Most people desire a relationship that will last forever. When the glow of romance fades and is replaced by constant conflicts and disagreements partners may start to feel disillusioned with each other. Hurt, anger and sadness can create distance and disconnection where there was once compassion and support. It is at this point that many couples call for help wanting to learn how to change and improve their relationship.
Research Proves Counseling does help! With divorce rates at 50% or higher in remarried couples, we face the most severe challenges to relationship stability. Research shows that on average, couples wait six years from the first signs of relationship problems before seeking help. A recent study conducted by the Association of Marriage and Family Therapists found that after receiving treatment, almost 90% of clients reported an improvement in their emotional health, and nearly two-thirds reported an improvement in their overall physical health. A majority of clients report an improvement in their functioning at work, and over three-fourths receiving marital/couples therapy report an improvement in their relationships.
What is Couple or Marriage Counseling?
Couples counseling helps partners look at the ways they connect with each other during positive and negative interactions. Couples counseling focuses on increasing positive experiences couples have with one another and the changes that need to take place in how couples approach and handle conflicts, hurts and disagreements.
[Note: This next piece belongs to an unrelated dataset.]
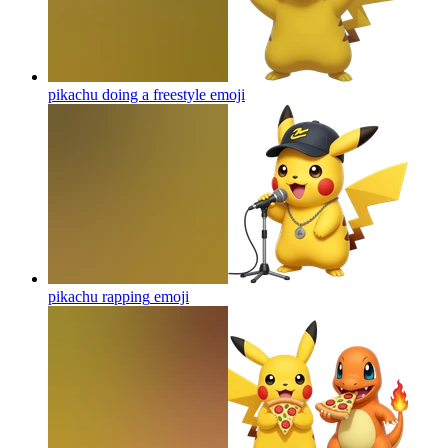
pikachu doing a freestyle
emoji
pikachu rapping
emoji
The Role of the Therapist?
The therapist acts as a compassionate and observing guide who collaborates with them to identify the extreme parts inside each of them that create the presenting problem(s). If the couple agrees with the therapists’ observation, goals are set for each of them to work on their own parts, not on each other’s. For instance, a wife may be acting like her husband’s mother (telling him what to do), not like a wife . . .and her husband may be re-acting like a little boy, not a husband (temper tantrums, drinking, staying out late) . Both are reacting to the other. One does not cause the other . The therapist creates a safe space for the couple to risk new ways of relating to each other, expressing feelings, thoughts and behaviors and exploring new possibilities and solutions to their problem. Counseling may involve a combination of individual sessions to work on their individual issues, as well as couple sessions to improve communication patterns and find solutions.